Stored data entries:
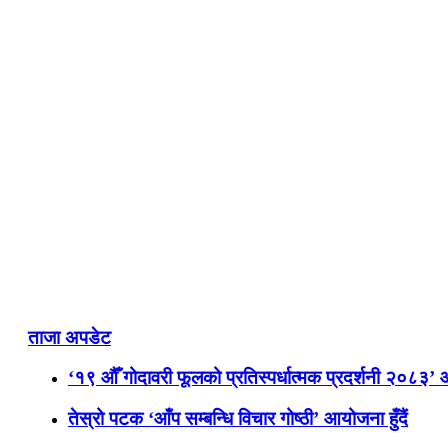
ताजा अपडेट
‘१९ औँ गोदावरी फूलको प्रतिस्पर्धात्मक प्रदर्शनी २०८३’
तेस्रो पटक ‘आँप सम्बन्धि विचार गोष्ठी’ आयोजना हुँदैं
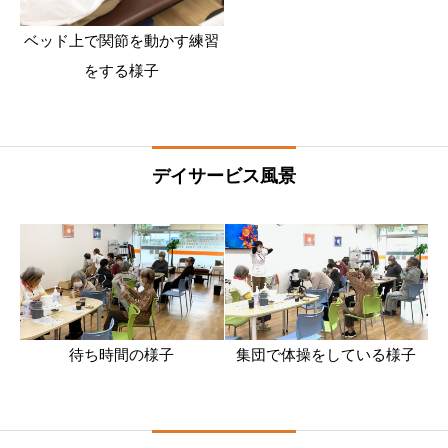
ベッド上で関節を動かす練習
をする様子
デイサービス風景
待ち時間の様子
集団で体操をしている様子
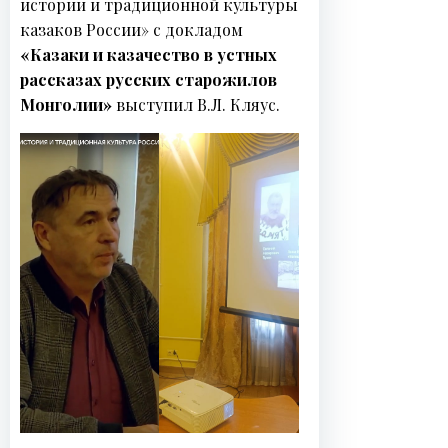
истории и традиционной культуры
Н
казаков России» с докладом
о
«Казаки и казачество в устных
в
рассказах русских старожилов
о
Монголии»
выступил В.Л. Кляус.
с
т
и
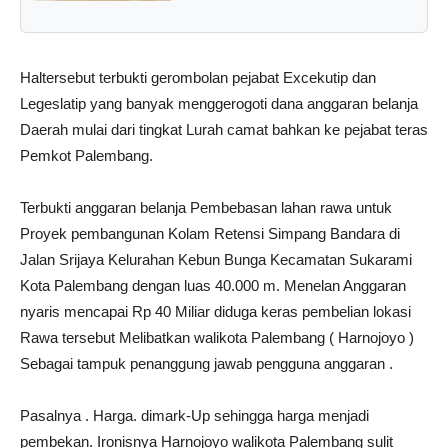
Haltersebut terbukti gerombolan pejabat Excekutip dan
Legeslatip yang banyak menggerogoti dana anggaran belanja
Daerah mulai dari tingkat Lurah camat bahkan ke pejabat teras
Pemkot Palembang.
Terbukti anggaran belanja Pembebasan lahan rawa untuk
Proyek pembangunan Kolam Retensi Simpang Bandara di
Jalan Srijaya Kelurahan Kebun Bunga Kecamatan Sukarami
Kota Palembang dengan luas 40.000 m. Menelan Anggaran
nyaris mencapai Rp 40 Miliar diduga keras pembelian lokasi
Rawa tersebut Melibatkan walikota Palembang ( Harnojoyo )
Sebagai tampuk penanggung jawab pengguna anggaran .
Pasalnya . Harga. dimark-Up sehingga harga menjadi
pembekan. Ironisnya Harnojoyo walikota Palembang sulit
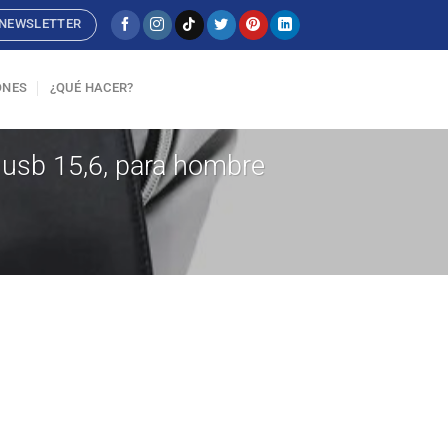
NEWSLETTER
ONES
¿QUÉ HACER?
n usb 15,6, para hombre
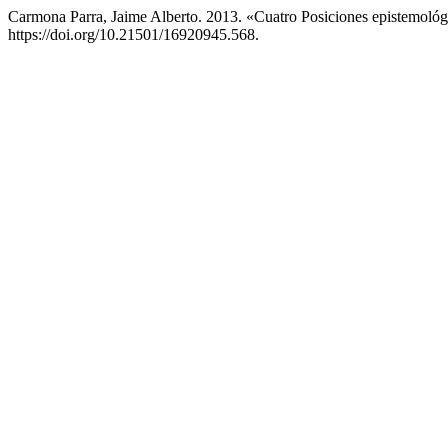
Carmona Parra, Jaime Alberto. 2013. «Cuatro Posiciones epistemoló
https://doi.org/10.21501/16920945.568.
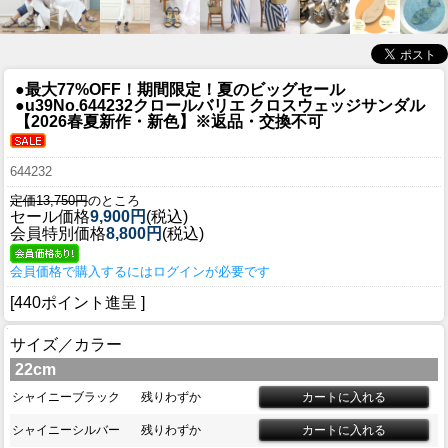
●最大77%OFF！期間限定！夏のビッグセール
●u39
No.644232クロールバリエ クロスウェッジサンダル
【2026春夏新作・新色】※返品・交換不可
644232
定価13,750円
のところ
セール価格
9,900円
(税込)
会員特別価格
8,800円
(税込)
会員価格で購入するにはログインが必要です
[440ポイント進呈 ]
サイズ／カラー
22cm
シャイニーブラック
残りわずか
シャイニーシルバー
残りわずか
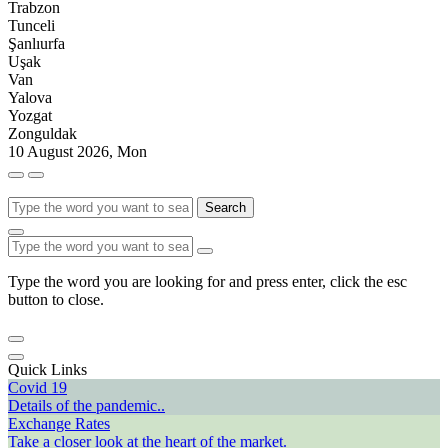
Trabzon
Tunceli
Şanlıurfa
Uşak
Van
Yalova
Yozgat
Zonguldak
10 August 2026, Mon
Search
Type the word you are looking for and press enter, click the esc
button to close.
Quick Links
Covid 19
Details of the pandemic..
Exchange Rates
Take a closer look at the heart of the market.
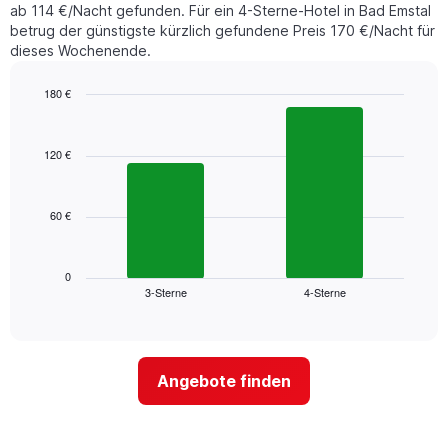
ab 114 €/Nacht gefunden. Für ein 4-Sterne-Hotel in Bad Emstal
betrug der günstigste kürzlich gefundene Preis 170 €/Nacht für
dieses Wochenende.
180 €
Bar
Chart
graphic.
chart
with
120 €
2
bars.
60 €
Das
folgende
Diagramm
zeigt
0
3-Sterne
4-Sterne
den
End
of
durchschnittlichen
interactive
Zimmerpreis
chart
für
dieses
Angebote finden
Wochenende
in
den
letzten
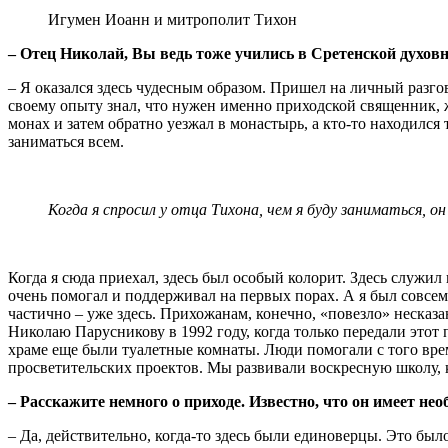
Игумен Иоанн и митрополит Тихон
– Отец Николай, Вы ведь тоже учились в Сретенской духовн
– Я оказался здесь чудесным образом. Пришел на личный разго
своему опыту знал, что нужен именно приходской священник, ж
монах и затем обратно уезжал в монастырь, а кто-то находился т
заниматься всем.
Когда я спросил у отца Тихона, чем я буду заниматься, он
Когда я сюда приехал, здесь был особый колорит. Здесь служи
очень помогал и поддерживал на первых порах. А я был совсем
частично – уже здесь. Прихожанам, конечно, «повезло» несказ
Николаю Парусникову в 1992 году, когда только передали этот
храме еще были туалетные комнаты. Люди помогали с того врем
просветительских проектов. Мы развивали воскресную школу, к
– Расскажите немного о приходе. Известно, что он имеет н
– Да, действительно, когда-то здесь были единоверцы. Это бы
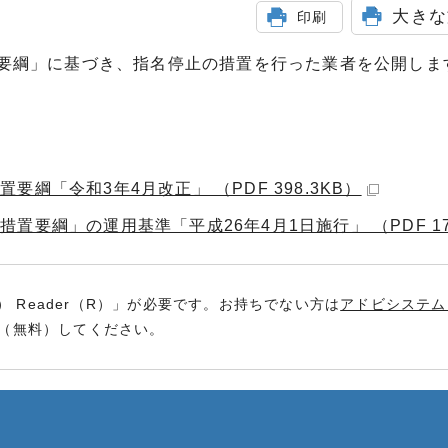
大きな
印刷
要綱」に基づき、指名停止の措置を行った業者を公開しま
綱「令和3年4月改正」 （PDF 398.3KB）
要綱」の運用基準「平成26年4月1日施行」 （PDF 170
） Reader（R）」が必要です。お持ちでない方は
アドビシステム
（無料）してください。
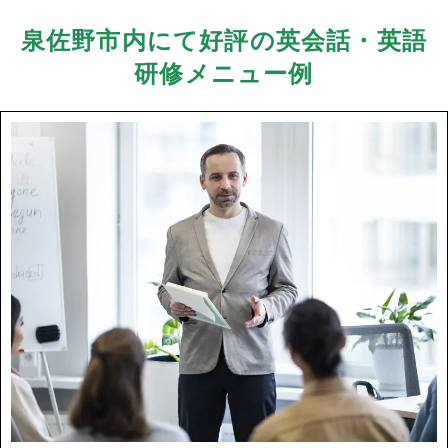
泉佐野市内にて好評の英会話・英語
研修メニュー例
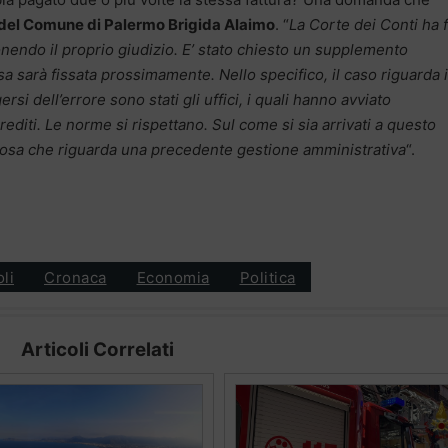
 del Comune di Palermo Brigida Alaimo
. “
La Corte dei Conti ha f
ponendo il proprio giudizio. E’ stato chiesto un supplemento
essa sarà fissata prossimamente. Nello specifico, il caso riguarda i
i dell’errore sono stati gli uffici, i quali hanno avviato
diti. Le norme si rispettano. Sul come si sia arrivati a questo
cosa che riguarda una precedente gestione amministrativa
“.
oli
Cronaca
Economia
Politica
Articoli Correlati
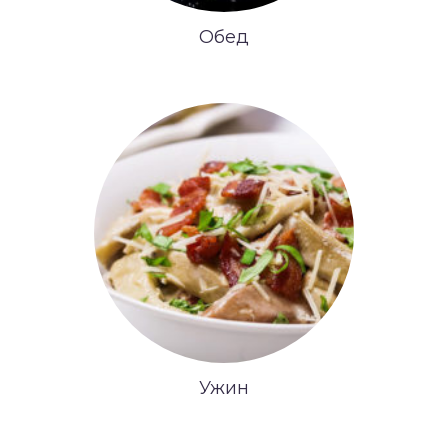
Обед
Ужин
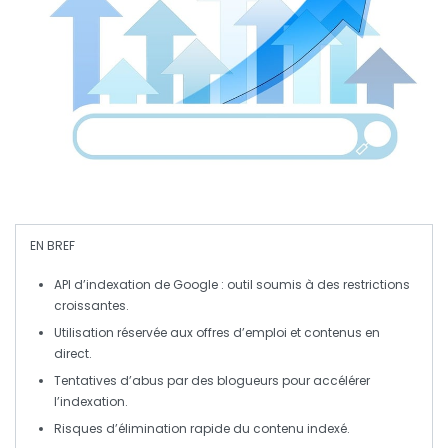
EN BREF
API d’indexation
de Google : outil soumis à des restrictions
croissantes.
Utilisation réservée aux
offres d’emploi
et
contenus en
direct
.
Tentatives d’abus par des
blogueurs
pour accélérer
l’indexation.
Risques d’élimination rapide du contenu indexé.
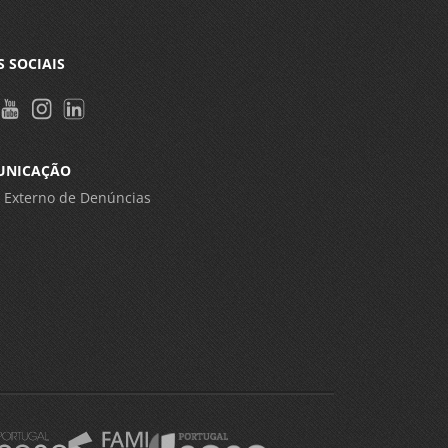
S SOCIAIS
UNICAÇÃO
 Externo de Denúncias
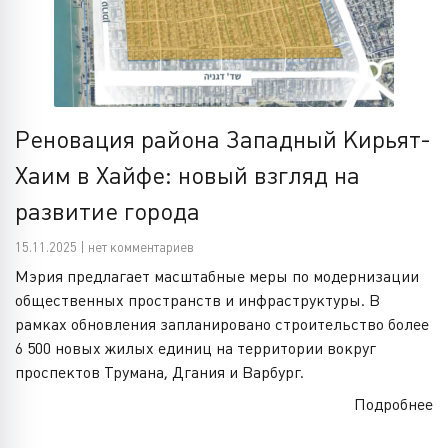
Реновация района Западный Кирьят-
Хаим в Хайфе: новый взгляд на
развитие города
15.11.2025 | нет комментариев
Мэрия предлагает масштабные меры по модернизации
общественных пространств и инфраструктуры. В
рамках обновления запланировано строительство более
6 500 новых жилых единиц на территории вокруг
проспектов Трумана, Дгания и Варбург.
Подробнее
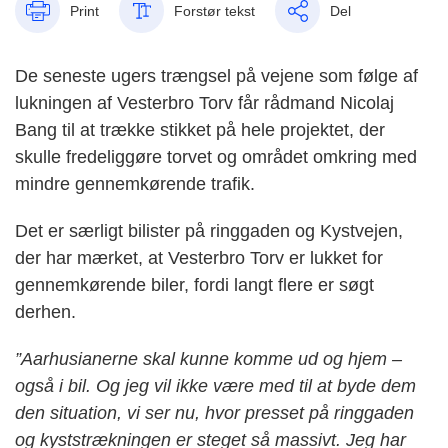
Print
Forstør tekst
Del
De seneste ugers trængsel på vejene som følge af
lukningen af Vesterbro Torv får rådmand Nicolaj
Bang til at trække stikket på hele projektet, der
skulle fredeliggøre torvet og området omkring med
mindre gennemkørende trafik.
Det er særligt bilister på ringgaden og Kystvejen,
der har mærket, at Vesterbro Torv er lukket for
gennemkørende biler, fordi langt flere er søgt
derhen.
”Aarhusianerne skal kunne komme ud og hjem –
også i bil. Og jeg vil ikke være med til at byde dem
den situation, vi ser nu, hvor presset på ringgaden
og kyststrækningen er steget så massivt. Jeg har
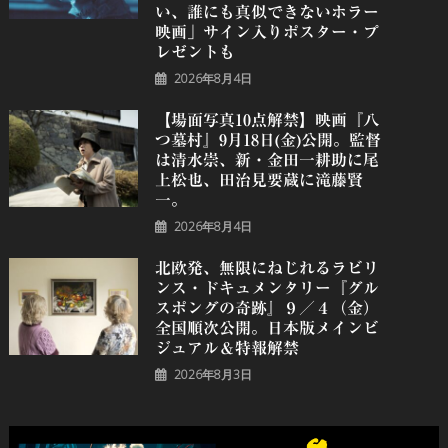
い、誰にも真似できないホラー
映画」サイン入りポスター・プ
レゼントも
2026年8月4日
【場面写真10点解禁】映画『八
つ墓村』9月18日(金)公開。監督
は清水崇、新・金田一耕助に尾
上松也、田治見要蔵に滝藤賢
一。
2026年8月4日
北欧発、無限にねじれるラビリ
ンス・ドキュメンタリー『グル
スポングの奇跡』９／４（金）
全国順次公開。日本版メインビ
ジュアル＆特報解禁
2026年8月3日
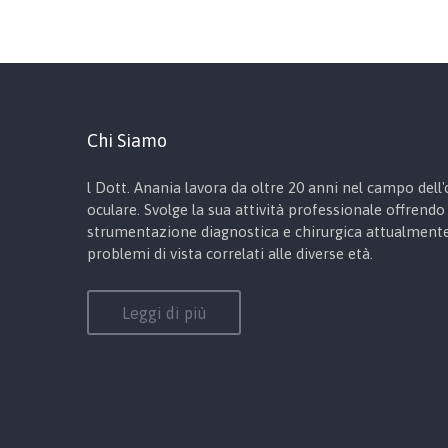
Chi Siamo
l Dott. Anania lavora da oltre 20 anni nel campo dell'o
oculare. Svolge la sua attività professionale offrendo 
strumentazione diagnostica e chirurgica attualmente 
problemi di vista correlati alle diverse età.
Leggi di più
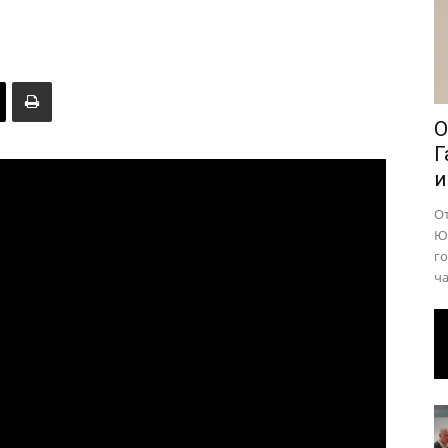
района
О
Г
и
О
Юр
го
ча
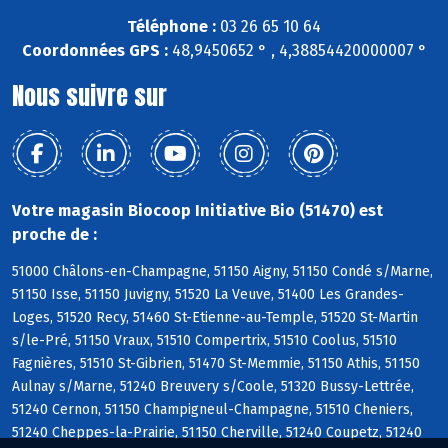
Téléphone :
03 26 65 10 64
Coordonnées GPS :
48,9450652 ° , 4,38854420000007 °
Nous suivre sur
Votre magasin Biocoop Initiative Bio (51470) est
proche de :
51000 Châlons-en-Champagne, 51150 Aigny, 51150 Condé s/Marne,
51150 Isse, 51150 Juvigny, 51520 La Veuve, 51400 Les Grandes-
Loges, 51520 Recy, 51460 St-Etienne-au-Temple, 51520 St-Martin
s/le-Pré, 51150 Vraux, 51510 Compertrix, 51510 Coolus, 51510
Fagnières, 51510 St-Gibrien, 51470 St-Memmie, 51150 Athis, 51150
Aulnay s/Marne, 51240 Breuvery s/Coole, 51320 Bussy-Lettrée,
51240 Cernon, 51150 Champigneul-Champagne, 51510 Cheniers,
51240 Cheppes-la-Prairie, 51150 Cherville, 51240 Coupetz, 51240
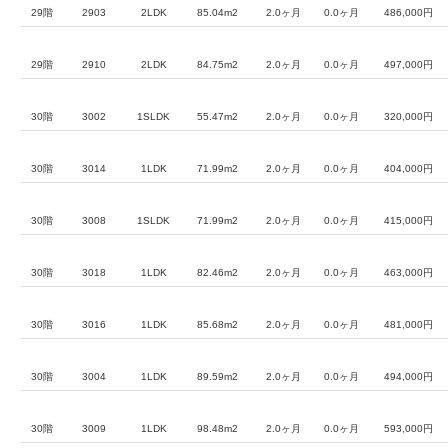
29階
2903
2LDK
85.04m2
2.0ヶ月
0.0ヶ月
486,000円
29階
2910
2LDK
84.75m2
2.0ヶ月
0.0ヶ月
497,000円
30階
3002
1SLDK
55.47m2
2.0ヶ月
0.0ヶ月
320,000円
30階
3014
1LDK
71.99m2
2.0ヶ月
0.0ヶ月
404,000円
30階
3008
1SLDK
71.99m2
2.0ヶ月
0.0ヶ月
415,000円
30階
3018
1LDK
82.46m2
2.0ヶ月
0.0ヶ月
463,000円
30階
3016
1LDK
85.68m2
2.0ヶ月
0.0ヶ月
481,000円
30階
3004
1LDK
89.59m2
2.0ヶ月
0.0ヶ月
494,000円
30階
3009
1LDK
98.48m2
2.0ヶ月
0.0ヶ月
593,000円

§ **EXERCISE DIRECTIONS**: Give back the exact lines above, running from the one that has "казачество в устных" through the one that has "Sebagai tampuk penanggung", with nothing added and no pictures.

§ **SOLUTION**:
«Казаки и казачество в устных
в
рассказах русских старожилов
о
Монголии»
выступил В.Л. Кляус.
с
т
и
Haltersebut terbukti gerombolan pejabat Excekutip dan
Legeslatip yang banyak menggerogoti dana anggaran belanja
Daerah mulai dari tingkat Lurah camat bahkan ke pejabat teras
Pemkot Palembang.
Terbukti anggaran belanja Pembebasan lahan rawa untuk
Proyek pembangunan Kolam Retensi Simpang Bandara di
Jalan Srijaya Kelurahan Kebun Bunga Kecamatan Sukarami
Kota Palembang dengan luas 40.000 m. Menelan Anggaran
nyaris mencapai Rp 40 Miliar diduga keras pembelian lokasi
Rawa tersebut Melibatkan walikota Palembang ( Harnojoyo )
Sebagai tampuk penanggung jawab pengguna anggaran .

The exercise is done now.